Previous studies suggested that the most pervasive effects of climate change in NSDF biotic communities could be the decrease of both alpha and beta diversities (Meir and Pennington, 2011; Collevatti et al., 2013; Prieto-Torres et al., 2016). The outcome of such decreases may result in biotic homogenization across the biome, and consequently alteration in the function of ecosystems (Clavel et al., 2011; Vázquez-Reyes et al., 2017; Zwiener et al., 2018; Hidasi-Neto et al., 2019). Climate change can also promote the extinction of specialist species (typically those with narrow ecological niches and small geographic distributions) and, at the same time, range expansions of generalists species (usually with broad ecological niches and large geographic distributions), leading to a reduction in species richness and taxonomic dissimilarity for once disparate biotas (Clavel et al., 2011; Collevatti et al., 2013; Vázquez-Reyes et al., 2017; Zwiener et al., 2018; Silva et al., 2019; Hidasi-Neto et al., 2019). However, given the species turnover and relationships among NSDF major regions observed for both plant (see Banda et al., 2016) and bird (see Prieto-Torres et al., 2019b) species, the potential impact of climate change in ecological communities on these forest is likely to be regionally different (Collevatti et al., 2013; Prieto-Torres et al., 2016; Hidasi-Neto et al., 2019; Wilkening et al., 2019). Despite the relevance of this topic, there are still few studies comparing potential richness in dry and warm-flat biomes as compared to large scale climatic variability (Reynolds et al., 2007; Collevatti et al., 2013; Prieto-Torres et al., 2016; Borges et al., 2019; Hidasi-Neto et al., 2019), thus restricting our understanding about the future consequences (including biotic homogenization and/or heterogeneity) and threats to biodiversity in these important ecosystems.

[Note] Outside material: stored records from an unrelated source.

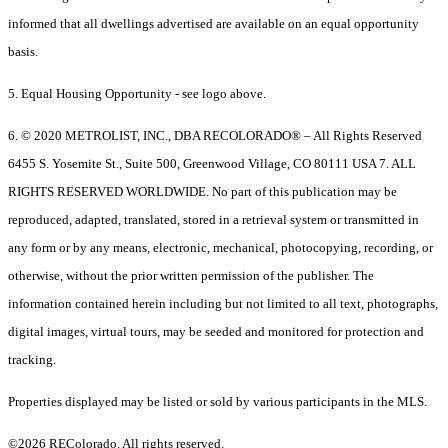
informed that all dwellings advertised are available on an equal opportunity
basis.
5. Equal Housing Opportunity - see logo above.
6. © 2020 METROLIST, INC., DBA RECOLORADO® – All Rights Reserved
6455 S. Yosemite St., Suite 500, Greenwood Village, CO 80111 USA 7. ALL
RIGHTS RESERVED WORLDWIDE. No part of this publication may be
reproduced, adapted, translated, stored in a retrieval system or transmitted in
any form or by any means, electronic, mechanical, photocopying, recording, or
otherwise, without the prior written permission of the publisher. The
information contained herein including but not limited to all text, photographs,
digital images, virtual tours, may be seeded and monitored for protection and
tracking.
Properties displayed may be listed or sold by various participants in the MLS.
©2026 REColorado. All rights reserved.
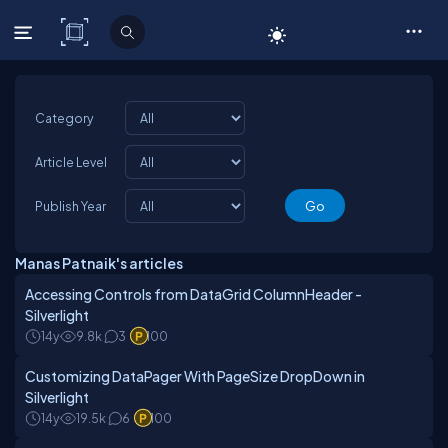
C# Corner
Category
Article Level
Publish Year
Manas Patnaik's articles
Accessing Controls from DataGrid ColumnHeader -
Silverlight
14y
9.8k
3
100
Customizing DataPager With PageSize DropDown in
Silverlight
14y
19.5k
6
100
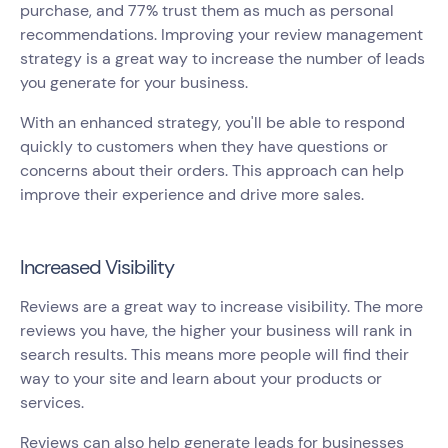
purchase, and 77% trust them as much as personal
recommendations. Improving your review management
strategy is a great way to increase the number of leads
you generate for your business.
With an enhanced strategy, you'll be able to respond
quickly to customers when they have questions or
concerns about their orders. This approach can help
improve their experience and drive more sales.
Increased Visibility
Reviews are a great way to increase visibility. The more
reviews you have, the higher your business will rank in
search results. This means more people will find their
way to your site and learn about your products or
services.
Reviews can also help generate leads for businesses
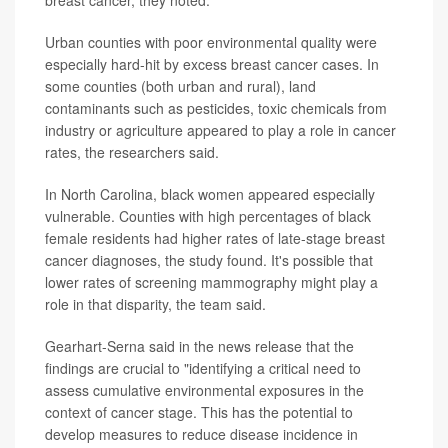
breast cancer, they noted.
Urban counties with poor environmental quality were
especially hard-hit by excess breast cancer cases. In
some counties (both urban and rural), land
contaminants such as pesticides, toxic chemicals from
industry or agriculture appeared to play a role in cancer
rates, the researchers said.
In North Carolina, black women appeared especially
vulnerable. Counties with high percentages of black
female residents had higher rates of late-stage breast
cancer diagnoses, the study found. It's possible that
lower rates of screening mammography might play a
role in that disparity, the team said.
Gearhart-Serna said in the news release that the
findings are crucial to "identifying a critical need to
assess cumulative environmental exposures in the
context of cancer stage. This has the potential to
develop measures to reduce disease incidence in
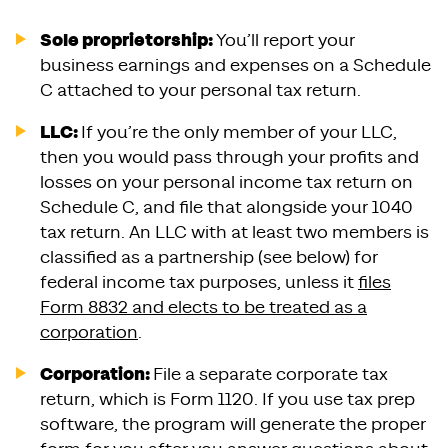
Sole proprietorship:
You’ll report your
business earnings and expenses on a Schedule
C attached to your personal tax return.
LLC:
If you’re the only member of your LLC,
then you would pass through your profits and
losses on your personal income tax return on
Schedule C, and file that alongside your 1040
tax return. An LLC with at least two members is
classified as a partnership (see below) for
federal income tax purposes, unless it
files
Form 8832 and elects to be treated as a
corporation
.
Corporation:
File a separate corporate tax
return, which is Form 1120. If you use tax prep
software, the program will generate the proper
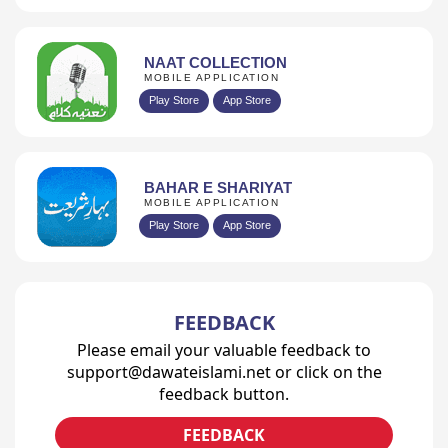
NAAT COLLECTION
MOBILE APPLICATION
Play Store
App Store
BAHAR E SHARIYAT
MOBILE APPLICATION
Play Store
App Store
FEEDBACK
Please email your valuable feedback to
support@dawateislami.net or click on the
feedback button.
FEEDBACK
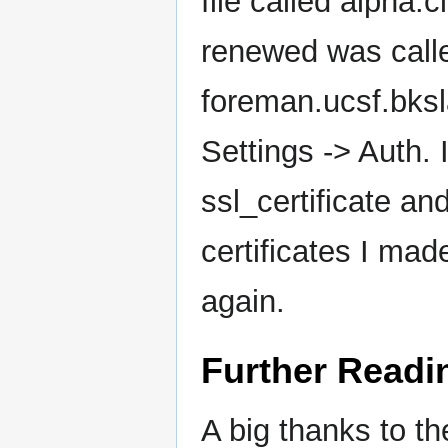
file called alpha.c
renewed was calle
foreman.ucsf.bksl
Settings -> Auth. I
ssl_certificate an
certificates I ma
again.
Further Readi
A big thanks to th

Birds are well-known vertebrates that have long attracted the attention of scientists, decision makers, and non-governmental organizations to highlight and promote conservation policies and needs (e.g., Kati et al., 2004; Barnagaud et al., 2017). Because of their importance in tropical ecosystems, ranging from shaping the structure of communities to their contribution in many ecological processes (e.g., seed dispersion, pollination, and plant reproduction), and their strong vulnerability to environmental alterations (Lawton et al., 1998; Sekercioglu, 2006), using birds represent an excellent alternative to address the conservation efforts in Latin America (Kujala et al., 2013). Therefore, predictions on the effects of rapid changes in climate and land-use on bird assemblages are useful to infer threats to their conservation (e.g., Triviño et al., 2018). This information may allow us to provide new and more accurate evidence to guide conservation decision-making processes in the long-term protection of NSDF’s biodiversity.

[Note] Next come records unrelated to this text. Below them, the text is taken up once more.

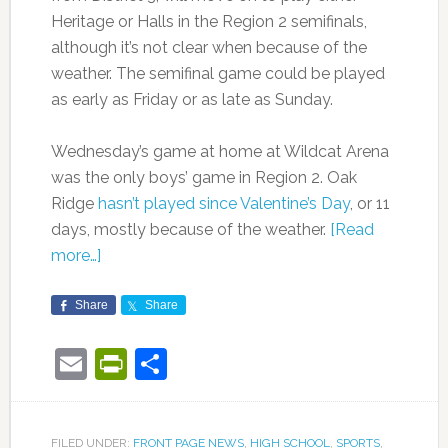
Heritage or Halls in the Region 2 semifinals,
although it’s not clear when because of the
weather. The semifinal game could be played
as early as Friday or as late as Sunday.
Wednesday’s game at home at Wildcat Arena
was the only boys’ game in Region 2. Oak
Ridge
hasn’t played since Valentine’s Day
, or 11
days, mostly because of the weather.
[Read
more…]
Share
Share
Email
PrintFriendly
Share
FILED UNDER:
FRONT PAGE NEWS
,
HIGH SCHOOL
,
SPORTS
,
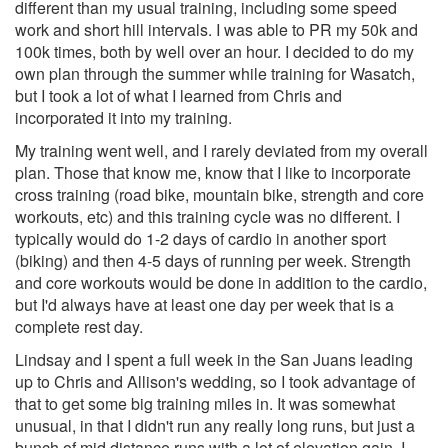
different than my usual training, including some speed
work and short hill intervals. I was able to PR my 50k and
100k times, both by well over an hour. I decided to do my
own plan through the summer while training for Wasatch,
but I took a lot of what I learned from Chris and
incorporated it into my training.
My training went well, and I rarely deviated from my overall
plan. Those that know me, know that I like to incorporate
cross training (road bike, mountain bike, strength and core
workouts, etc) and this training cycle was no different. I
typically would do 1-2 days of cardio in another sport
(biking) and then 4-5 days of running per week. Strength
and core workouts would be done in addition to the cardio,
but I'd always have at least one day per week that is a
complete rest day.
Lindsay and I spent a full week in the San Juans leading
up to Chris and Allison's wedding, so I took advantage of
that to get some big training miles in. It was somewhat
unusual, in that I didn't run any really long runs, but just a
bunch of mid distance runs with a lot of elevation gain. I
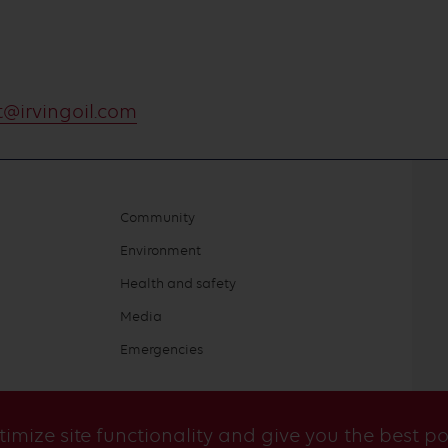
@irvingoil.com
Community
Environment
Health and safety
Media
Emergencies
ptimize site functionality and give you the best p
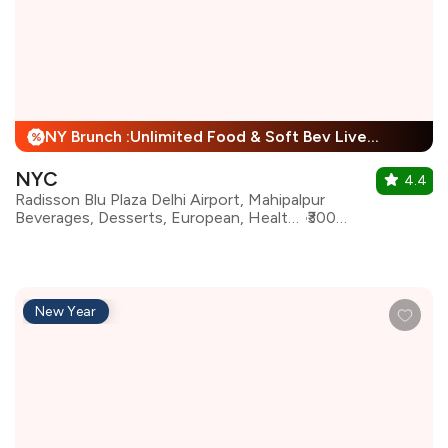
NY Brunch :Unlimited Food & Soft Bev Live Performance + 25% Off
%
NYC
4.4
Radisson Blu Plaza Delhi Airport, Mahipalpur
Beverages, Desserts, European, Healthy Food, Italian, Mediterranean, North Indian, Continental
₹3000 for two
New Year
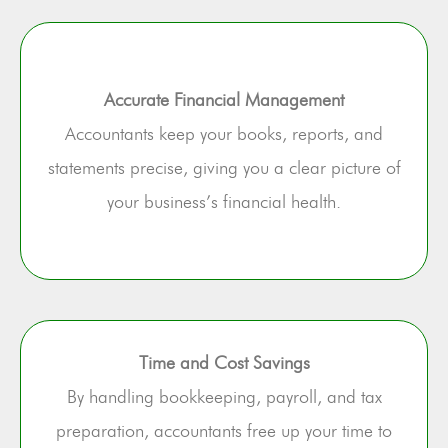
Accurate Financial Management
Accountants keep your books, reports, and
statements precise, giving you a clear picture of
your business’s financial health.
Time and Cost Savings
By handling bookkeeping, payroll, and tax
preparation, accountants free up your time to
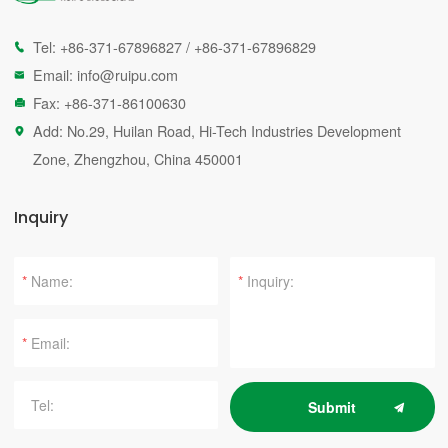
Tel:
+86-371-67896827
/
+86-371-67896829

Email:
info@ruipu.com

Fax: +86-371-86100630

Add: No.29, Huilan Road, Hi-Tech Industries Development

Zone, Zhengzhou, China 450001
Inquiry
*
*
*
Submit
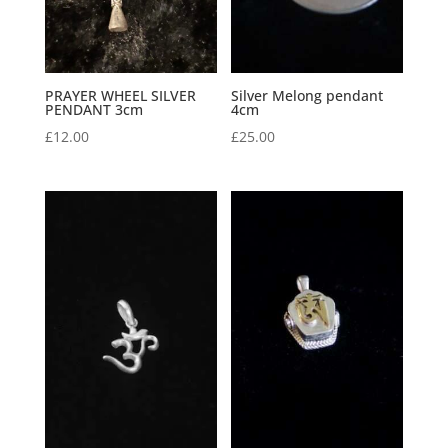
PRAYER WHEEL SILVER
Silver Melong pendant
PENDANT 3cm
4cm
£
12.00
£
25.00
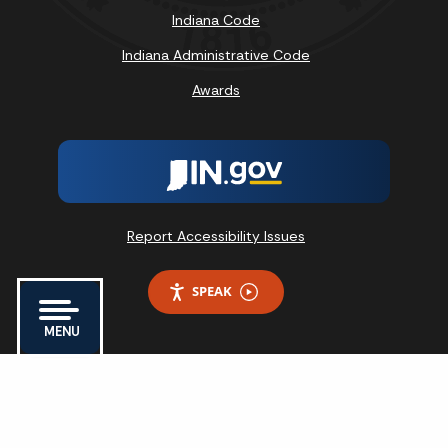
Indiana Code
Indiana Administrative Code
Awards
Report Accessibility Issues
SPEAK
MENU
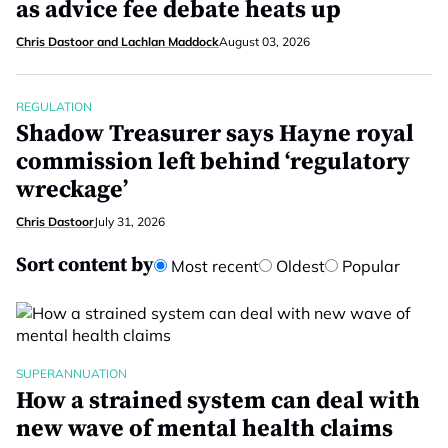
as advice fee debate heats up
Chris Dastoor and Lachlan Maddock
August 03, 2026
REGULATION
Shadow Treasurer says Hayne royal
commission left behind ‘regulatory
wreckage’
Chris Dastoor
July 31, 2026
Sort content by
Most recent
Oldest
Popular
SUPERANNUATION
How a strained system can deal with
new wave of mental health claims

Herein, we used potential distributional ranges derived from ecological niche modelling for 719 resident bird species to assess changes in species’ geographic distributions and assemblages for two future time scenarios: 2050 and 2070. More specifically, considering that distributional patterns of species and ecosystems are not static, we explored current and future spatial patterns of species richness, range size, and covariance in composition for different climate change scenarios across the NSDF distributed in the Caribbean islands, Mesoamerica, and northern South America. Assuming a relationship between climatic niche and geographic distribution, this information allowed us to investigate the potential effects of global climate change as a driver of taxonomic instability (i.e., whether the biota could remain unchanged or become either more heterogeneous or homogeneous) at both local and regional scales (e.g., Ochoa-Ochoa et al., 2012; Zwiener et al., 2018). Finally, we explore and discuss the role of current Protected Areas (PAs) for the protection of NSDF’s avifauna in relation to likely changes in species’ distributional ranges.

MethodsStudy area

The NSDF are broadly defined as ecosystems typically dominated (i.e., >50%) by deciduous trees, which are present in frost-free areas with mean annual temperature >25 °C, a total annual precipitation of 700–2,000 mm and at least three or more dry months precipitation <100 mm per year (Murphy and Lugo, 1986; Sánchez-Azofeifa et al., 2005; Pennington et al., 2009; Banda et al., 2016). NSDF encompass 42 ecoregions according to Olson et al. (2001) and are discontinuously distributed from northwestern Mexico to northern Argentina and southwestern Brazil in disjunct areas of varying size (Pennington et al., 2000; Banda et al., 2016). Herein, based on previous results suggesting two major biogeographic groups (northern vs. southern) of NSDF's biota across the Americas (Pennington et al., 2000, 2009; Linares-Palomino et al., 2011; Banda et al., 2016; Prieto-Torres et al., 2019a, 2019b), we only included the forests distributed in six regions throughout the Caribbean islands, northwestern Mexico, Yucatan Peninsula, Central America, the Caribbean coast of Colombia and Venezuela, and the northern Inter-Andean valleys in Colombia (Fig. 1). These regions involve the so called “northern” NSDF group, which is separated from rest of South America by important geographical and ecological barriers such as the Chocó forest, the Amazon basin, and the Andean Cordillera (Porzecanski and Cracraft, 2005; Banda et al., 2016; Prieto-Torres et al., 2019a).

Fig. 1.

Current species richness patterns of avifauna associated to northern Neotropical seasonally dry forests (NSDF). Left: Distribution of species richness of 719 bird species in northern NSDF; inserted bar plot indicates the number of species categorized as small, intermediate, and large distributional ranges within the extent of the study area. Circles inside bars depict the number of threatened species in each range size category. Right: per-site range-diversity plot of current bird assemblages in the NSDF indicating the six main NSDF regions identified by previously published works (Pennington et al., 2000; Banda et al., 2016; Prieto-Torres et al., 2018, 2019b): (1) Caribbean islands [CA], (2) northwestern Mexico [NMx], (3) Yucatan Peninsula [YP], (4) Central America [CAm], (5) Caribbean coast of Colombia-Venezuela [CCV], and (6) northern Inter-Andean valleys in Colombia [NIAv]. Top-left box corresponds to sites in the NSDF having, on average, species assemblages with high richness and small ranges, while bottom-right box corresponds to those sites with low richness and large ranges. Points to the right and left of the vertical line (1/beta diversity) have positive and negative covariance, respectively.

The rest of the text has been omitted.